There are a number of abnormalities that women may experience in their vagina. These anatomical abnormalities will have been with the woman since birth, as they develop during the foetal stage. Some of these abnormalities can be severe, consisting of the complete absence of the vagina or sexual organs, others consisting of blockages in the vagina.

Vaginal agenesis is an anatomical abnormality of the vagina that involves the complete or partial absence of the vagina. The sexual organs may be present or absent, depending upon the case. This condition can cause problems if a uterus is still present, as the woman will undergo menstruation but the blood will not be able to leave the body. This condition can also make it impossible for a woman to experience vaginal intercourse. Many patients suffering from this condition will undergo surgery to have a vagina created using folds of skin. This will allow the patient to engage in sexual intercourse, and it allows women with uteruses present to bear children.

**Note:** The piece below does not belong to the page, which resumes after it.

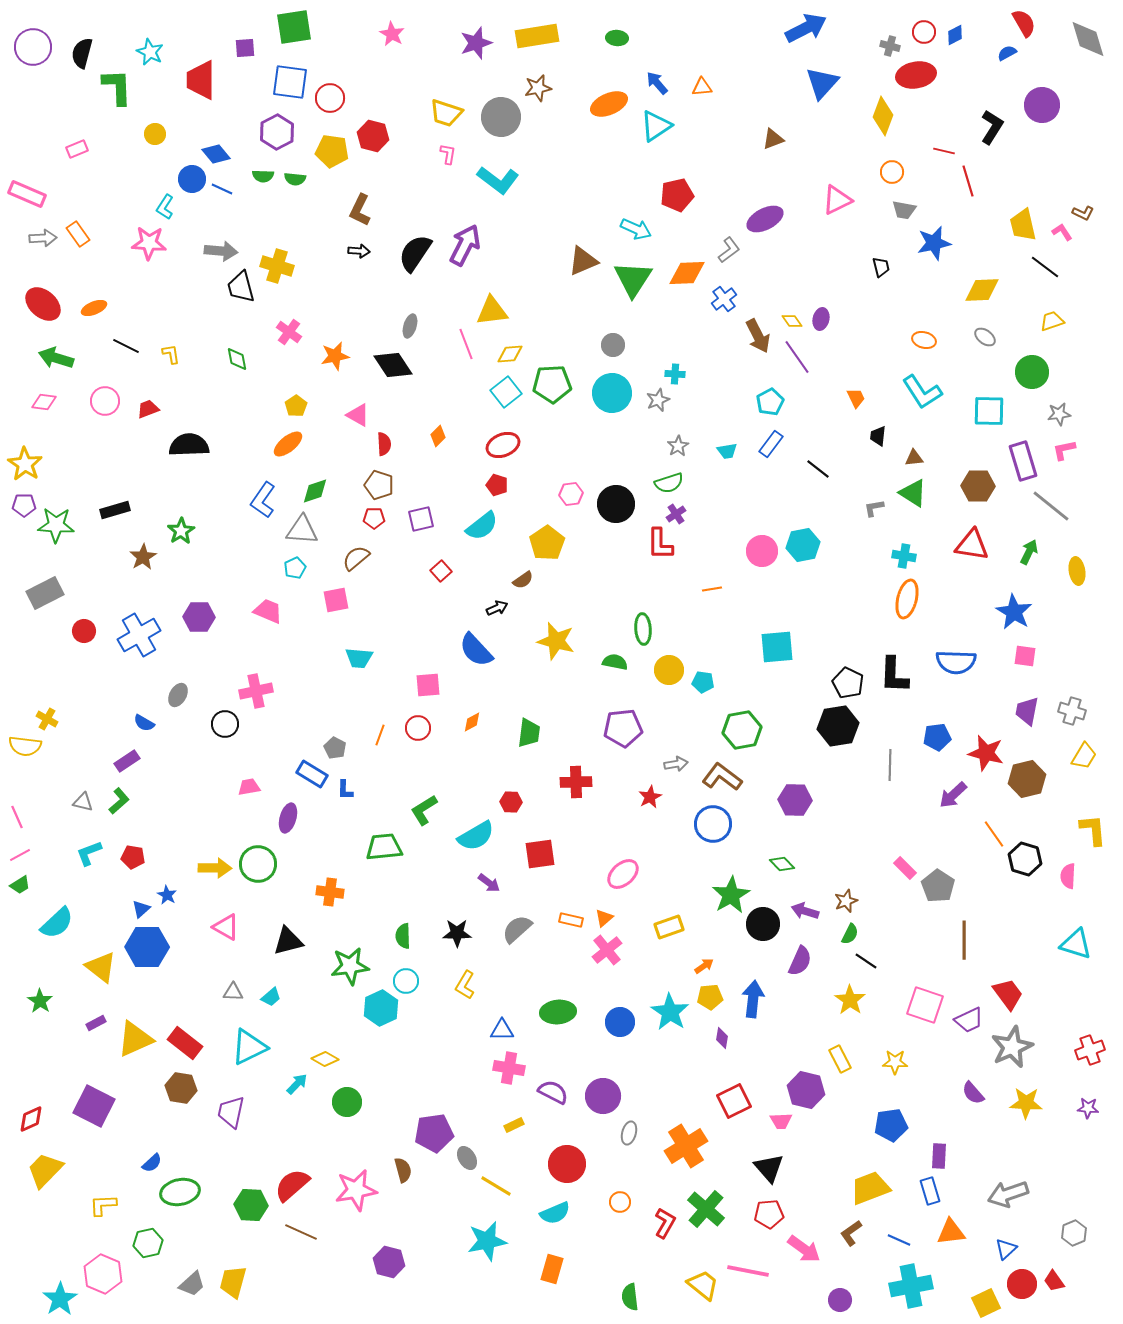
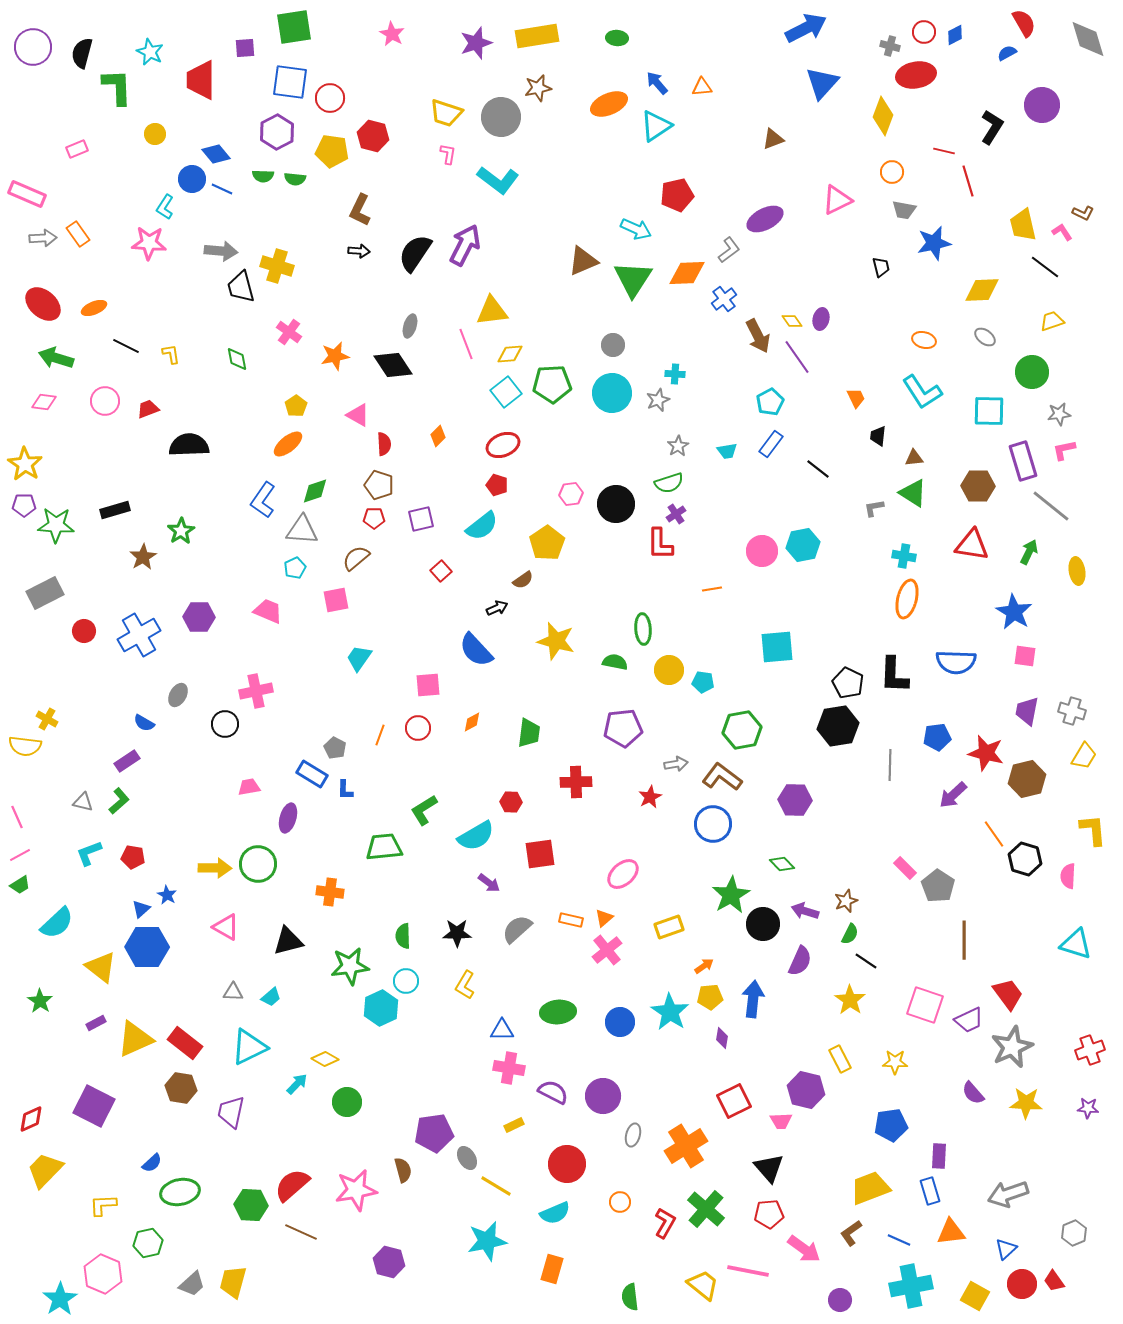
cyan trapezoid at (359, 658): rotated 120 degrees clockwise
gray ellipse at (629, 1133): moved 4 px right, 2 px down
yellow square at (986, 1303): moved 11 px left, 7 px up; rotated 36 degrees counterclockwise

Vaginal atresia is another anatomical abnormality of the vagina that involves the partial or complete absence of the vagina. The vulva may and ovaries may be present, so the condition may not be recognised until menstruation doesn’t occur. Surgery may be necessary to allow the blood to leave the body. If this doesn’t happen, it can potentially lead to serious difficulties.

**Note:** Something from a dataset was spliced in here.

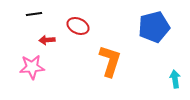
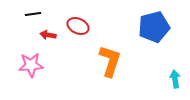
black line: moved 1 px left
red arrow: moved 1 px right, 5 px up; rotated 14 degrees clockwise
pink star: moved 1 px left, 2 px up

Mullerian aplasia is an anatomical abnormality of the vagina that is similar to vaginal atresia in that the ovaries and vulva may be present and functioning, but the uterus and top of the vagina are absent. This can cause similar complications to those mentioned before, and must often be treated in a similar way.

The aforementioned conditions are all similar in nature, all involving the absence of sexual organs in a woman’s body. The final most commonly found anatomical abnormality of the vagina is called a transverse vaginal septum. This condition involves a blockage in the vagina created by tissue that formed while the embryo developed. This condition is often not as serious as the previously mentioned anatomical abnormalities of the vagina, as it does not prevent menstruation or any other functions of the vagina. It can cause problems during sexual intercourse, childbirth and when inserting a tampon. Because of this, most women experiencing this condition will undergo surgery to have the blockage removed, to allow them to lead a normal life.